As a premise, I think it’s pretty good. But the way it was laid out was...well, I find it difficult to explain. Really. I didn’t know what to make of it. Something seemed off, not totally left field stuff, but just leaning just shy of plum. Let’s see if I can delve into it in other categories.


Jay Nichols: works for the CIA

Trevor Benson: Nicknamed Costly. Works for the CIA

Silas Cooper: black hair, smokes cigars, works for the CIA

William Stephenson: Thin grey hair, average looking, wears hearing aids

Okay, there are a few other characters named Alvero, Jones, Alice, and Casey. They’re all CIA but they’re all a bit weird and, like I said...off. I didn’t know whether Alice was a total whack-job or cleverly clever. Jones was enigmatic and I didn’t understand the role of Casey.

There is an afterward to the book that mentions William Stephenson was an actual person who was a spy in WWII. The character in this book is loosely based on the real man.

One problem I had with these characters is I didn’t understand them. They were introduced and they did things and then I never felt the follow up with them. Just my opinion here. Nichols is a newbie agent, yet seems to turn pro pretty quickly, within months.

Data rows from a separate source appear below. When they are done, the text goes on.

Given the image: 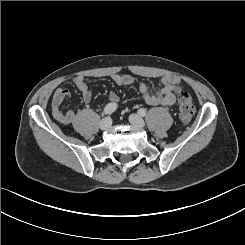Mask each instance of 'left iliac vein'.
Wrapping results in <instances>:
<instances>
[{
	"mask_svg": "<svg viewBox=\"0 0 245 245\" xmlns=\"http://www.w3.org/2000/svg\"><path fill=\"white\" fill-rule=\"evenodd\" d=\"M129 121H130V123L132 125H135V126H138V127H142L145 124V121L138 114H131L129 116Z\"/></svg>",
	"mask_w": 245,
	"mask_h": 245,
	"instance_id": "obj_1",
	"label": "left iliac vein"
}]
</instances>
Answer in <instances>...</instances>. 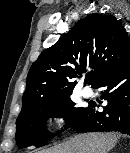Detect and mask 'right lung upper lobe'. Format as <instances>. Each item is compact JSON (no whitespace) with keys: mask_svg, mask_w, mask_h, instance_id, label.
I'll use <instances>...</instances> for the list:
<instances>
[{"mask_svg":"<svg viewBox=\"0 0 130 153\" xmlns=\"http://www.w3.org/2000/svg\"><path fill=\"white\" fill-rule=\"evenodd\" d=\"M128 59L130 40L118 20L111 15H88L32 64L20 115L71 95L76 79L88 68L91 71L87 73L85 83L93 87L104 74Z\"/></svg>","mask_w":130,"mask_h":153,"instance_id":"1","label":"right lung upper lobe"}]
</instances>
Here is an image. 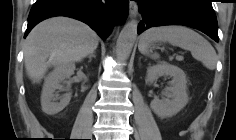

I just never was able to grasp any of the characters or feel close to them. The Afterward mentions in an earlier version that Nichols was actually named Nickels. There is one time that I caught the second spelling still in there.


Because Alice was so different, her voice came through well. So did Silas’. I didn’t have any problems with dialogue other than sometimes I didn’t quite understand the purpose of some of it.


Profanity. Titled Chaps and chapters are headed by quotes from Stephenson’s book.

Misspelled words and run-on sentences. Some sentences would have worked better with a period and separated.

To be honest, I enjoyed the anecdotes/small excerpts from Stephenson’s book at the beginning of the chapters more than the story.

I tried to grab onto some thread but found it difficult. There are a few twists here and there but, and I hate to be repetitive, the whole book seemed off, shaky, not on solid ground, hard to fully comprehend what was going on, and the reasons for it.

Take a chance or don’t. I just don’t know about this one.